*Exercise details*:
When you write out the listing, keep every word as it stands and drop the pictures.

*Records for the exercise*:
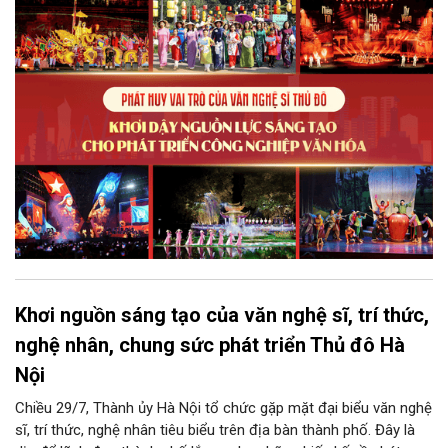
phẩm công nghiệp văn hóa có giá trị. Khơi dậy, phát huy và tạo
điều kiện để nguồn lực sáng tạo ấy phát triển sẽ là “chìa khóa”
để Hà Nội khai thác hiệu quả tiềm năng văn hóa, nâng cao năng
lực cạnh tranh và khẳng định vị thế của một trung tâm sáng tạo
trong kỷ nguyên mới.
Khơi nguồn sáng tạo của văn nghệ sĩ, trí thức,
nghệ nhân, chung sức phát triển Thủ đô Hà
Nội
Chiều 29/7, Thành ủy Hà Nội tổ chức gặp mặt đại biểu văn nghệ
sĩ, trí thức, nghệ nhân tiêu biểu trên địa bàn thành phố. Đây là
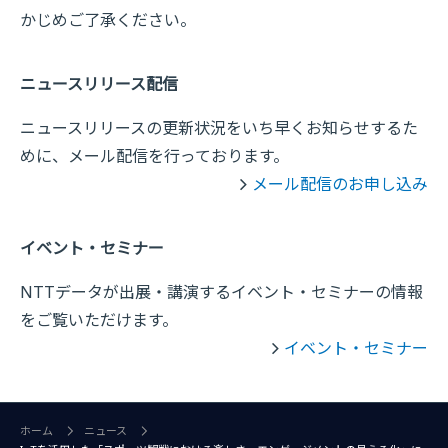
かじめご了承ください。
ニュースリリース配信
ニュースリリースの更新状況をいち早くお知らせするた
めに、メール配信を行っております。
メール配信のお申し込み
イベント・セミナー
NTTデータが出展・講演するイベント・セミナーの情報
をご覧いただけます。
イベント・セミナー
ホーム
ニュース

*Written reply*:
phẩm công nghiệp văn hóa có giá trị. Khơi dậy, phát huy và tạo
điều kiện để nguồn lực sáng tạo ấy phát triển sẽ là “chìa khóa”
để Hà Nội khai thác hiệu quả tiềm năng văn hóa, nâng cao năng
lực cạnh tranh và khẳng định vị thế của một trung tâm sáng tạo
trong kỷ nguyên mới.
Khơi nguồn sáng tạo của văn nghệ sĩ, trí thức,
nghệ nhân, chung sức phát triển Thủ đô Hà
Nội
Chiều 29/7, Thành ủy Hà Nội tổ chức gặp mặt đại biểu văn nghệ
sĩ, trí thức, nghệ nhân tiêu biểu trên địa bàn thành phố. Đây là
かじめご了承ください。
ニュースリリース配信
ニュースリリースの更新状況をいち早くお知らせするた
めに、メール配信を行っております。
メール配信のお申し込み
イベント・セミナー
NTTデータが出展・講演するイベント・セミナーの情報
をご覧いただけます。
イベント・セミナー
ホーム
ニュース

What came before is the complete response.